Saturday, October 19, 2013

Here we go again



Monday sees the beginning of the nursery's pre-school sight-check programme. Gulp...

Marcel has perfect vision, as does Lots. I suspected absolutely nothing when Léon went for his pre-school check so when he failed it and was sent to the hospital I assumed some error had been made. Surely if my child couldn't see properly I would have picked up on something or had concerns? He was writing, drawing, describing fine. He could catch a ball and ride a bike. I figured they were wrong but they weren't. He was unimaginably long-sighted and I was told even at four that his vision would never grow out of glasses. The day they made him his first pair I was holding his hand as they put them on him. We walked out of the shop into the street. He turned around and gazed up and down Byres road and exclaimed 'Wooooow, is this what the world looks like?' He was four and I was already 41. I felt like the worst mother in the world. I wanted to cry. My baby was four and he'd never seen the world and I hadn't noticed. I was heart broken. Since then he hasn't looked back and he loves his glasses. I hate the reflections they give on my photos. I hate that they hide his beautiful eyes. I hate that every day they remind me how I failed him for four years but he is unconcerned.

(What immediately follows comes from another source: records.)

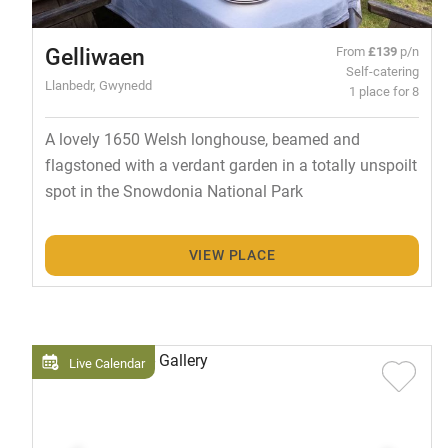
Gelliwaen
From
£139
p/n
Self-catering
Llanbedr, Gwynedd
1 place for 8
A lovely 1650 Welsh longhouse, beamed and
flagstoned with a verdant garden in a totally unspoilt
spot in the Snowdonia National Park
VIEW PLACE
Live Calendar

Of course I then tested Anna up close, at a distance and everything in between from the moment she could talk. There was no sign of a problem with her so I felt no trepidation when her pre-school appointment came through. I had asked for her to be referred earlier but the hospital and optician said it was unnecessary. Of course, when she failed too, I was beside myself. At her hospital appointment it turned out her issue was in no way related to Léon's. She was not long-sighted but astigmatic. She seemed less surprised when her glasses arrived, having been able to see better so I felt less guilt. Still they have all the same issues as Léon's.

So Monday will see whether the majority of my kids have good or poor eyesight. Of course, I won't hear for a few weeks but the thought of more outpatient appointments, more trips for repairs, more bills for spares, for sunglasses, for replacements, more panics when they are misplaced, snapped or lost, more questions about the price of contacts (yes Anna has already started asking for an appointment before she goes to high school, despite only being five!) fill me with fear and loathing. I hope my baby can see ok for her sake and for mine.